Everyone in a leadership position in the US health care system knows that even with health care reform, the challenges facing the US health care system are substantial and immense. That’s why innovation has quickly come to be one of the top issues that senior healthcare executives and medical professionals are thinking about. There is a realization that there is an urgent need to challenge the very philosophies upon which the system is built. They’re seeking insight into the major scientific, technological, consumer and social trends that will, by the year 2020, allow for some very dramatic change in the concept of health care delivery.

Where will we by the year 2020? We will have successfully transitioned the system from one which “fixes people after they’re sick” to one of preventative, diagnostic genomic-based medicine.
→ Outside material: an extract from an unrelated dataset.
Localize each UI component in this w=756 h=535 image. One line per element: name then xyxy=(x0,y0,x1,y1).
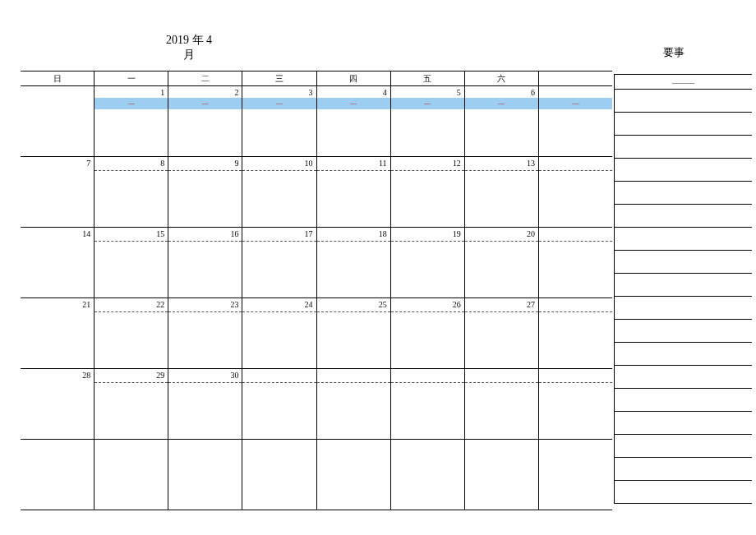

Treating patients for the conditions we know they are likely to develop, and re-architecting the system around that reality. A system which will provide for virtual care through bio-connectivity, and extension of the hospital into a community-care oriented structure. A consumer driven, retail oriented health care environment for non-critical care treatment that provides significant opportunities for cost reduction. Real time analytics and location-intelligence capabilities which provide for community-wide monitoring of emerging health care challenges. “Just-in-time” knowledge concepts which will help to deal with a profession in which the volume of knowledge doubles every six years. That and much, much more.

The fact is, we are going to witness more change in the world of health care in the next ten years than we have seen in the last 200. There’s plenty of opportunity for innovation!

Here’s the press release for the upcoming keynote:

International Foundation Announces Annual Conference Keynote Speakers
12 April 2011, Targeted News Service

BROOKFIELD, Wis., April 12 — The International Foundation of Employee Benefit Plans issued the following news release:

The International Foundation announces the following keynote presenters for their upcoming 57th U.S. Annual Employee Benefits Conference to be held October 30 – November 2, 2011 in New Orleans, Louisiana:

Lou Holtz–Considered among the greatest motivational speakers in America, Mr. Holtz will share how to overcome seemingly impossible challenges by setting personal goals and striving to achieve them. As one of the most successful college football coaches of all time, he has tested and proven that philosophy.

Jim Carroll–One of the world’s leading futurists, Mr. Carroll will share his thoughts on transformative trends that will define the road ahead in the critical area of health care. He will forecast what paradigms will change as health care is transformed through the next decade, far beyond the impact of health care reform.

Bertice Berry, Ph.D.–Ms. Berry will bring a dynamic close to the conference with her message, “When you walk with purpose, you collide with destiny.” As a best-selling author and college professor, she is a gifted speaker with a comic edge and a comic with a serious message. Attendees will leave with a sense of renewal and commitment to life, family and work.

More than 5,000 trustees, administrators and professional advisors serving multiemployer and public sector benefit plans attend the Annual Employee Benefits Conference each year. Attendees to the event discuss the latest cost-saving ideas, get updates on legislative developments, find creative approaches to new challenges and collaborate with their peers who face similar issues.

The conference features more than 125 sessions ranging in complexity from basic to advance, that cover health and welfare, pension, investments, fiduciary responsibility, communication, administration, technology, public plans, and training and education funds.